Ele estava se preparando para sair, quando seus olhos se abriram para a verdadeira natureza do mestre e seu círculo mais chegado. Rabi Shneur Zalman tinha decidido prestar seus respeitos ao Maguid antes de voltar para Liozna. Ele entrou na casa do mestre e ficou no meio da multidão, quando Rabi DovBer o avistou. Seus olhos se fixaram nas profundezas do abismo da própria alma de Shneur Zalman, explorando e avaliando cada uma de suas qualidades.

Após alguns minutos de um silêncio repleto de significado, o mestre não apenas lhe disse o que estava em sua mente, mas sem sequer ter sido indagado, deu a Shneur Zalman respostas simples, mas convincentes a algumas perguntas que o jovem erudito tinha preparado para assegurar-se do valor do mestre. Profundamente impressionado, Rabi Shneur Zalman implorou para ser admitido no seleto círculo de discípulos de Rabi DovBer.

Agora um novo mundo se desenrolava perante os olhos ávidos do erudito vindo de Liozna, à medida que ele absorvia as palestras diárias do Maguid sobre os ensinamentos do Báal Shem Tov.
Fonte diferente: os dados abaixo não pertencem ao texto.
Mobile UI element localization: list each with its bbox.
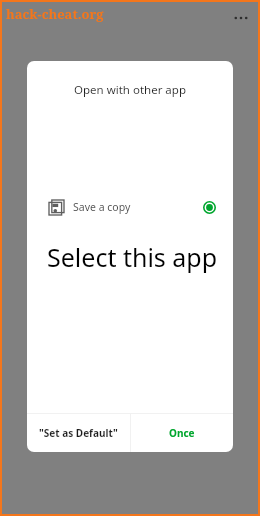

Na companhia de rabinos de grande renome, ele mergulhava no âmbito das relações sagradas que unem D’us, Israel, a Torá e o mundo em um sistema insolúvel de escopo universal.

O filho de Rabi DovBer, Rabi Abraham, que pela sua santa conduta mereceu o título de “o Anjo” (Malach), foi seu guia até essa esfera elevada de sabedoria e conhecimento. Por sua vez, Rabi Shneur Zalman instruiu-o no âmbito da Halachá – a parte mais importante da literatura talmúdica e rabínica sobre a Lei Judaica.
Assim, o jovem Rav absorveu os fundamentos do Chassidismo e satisfez a ânsia de sua alma que o tinha afastado de seu lar e da família.

Ele jamais se arrependeu de ter escolhido Mezeritch em vez de Vilna. A princípio, Rabi Shneur Zalman desfrutou pouco prestígio entre os seguidores estabelecidos do Maguid, até que certo dia Rabi DovBer revelou as extraordinárias qualidades do Rav, e revelou-o como uma “luz em Israel”. Ele instruiu Rabi Shneur Zalman, então com vinte e cinco anos, a reescrever o Código da Lei Judaica de maneira a incluir as decisões mais recentes.

Mal tinham se passado duzentos anos desde que Rabi Yossef Caro publicara sua obra prima, o Shulchan Aruch, e durante todo esse período gerações de codificadores e comentaristas judeus – chamados “Acharonim” – tinham acrescentado e elucidado aquilo que teria sido a palavra definitiva na discussão da Lei Judaica.

Rabi Shneur Zalman deu total consideração a esses duzentos anos de comentários no Shulchan Aruch, e por meio de cuidadosa edição ele apresentou o Código da Lei Judaica de forma precisa e acessível. Essa, obviamente, foi uma tarefa das mais difíceis. Porém, a obra foi cumprida de maneira tão magistral, que Shneur Zalman foi certa vez aclamado como um dos maiores eruditos de seu tempo, não apenas pelo mundo chassídico, mas por eruditos de todas as esferas.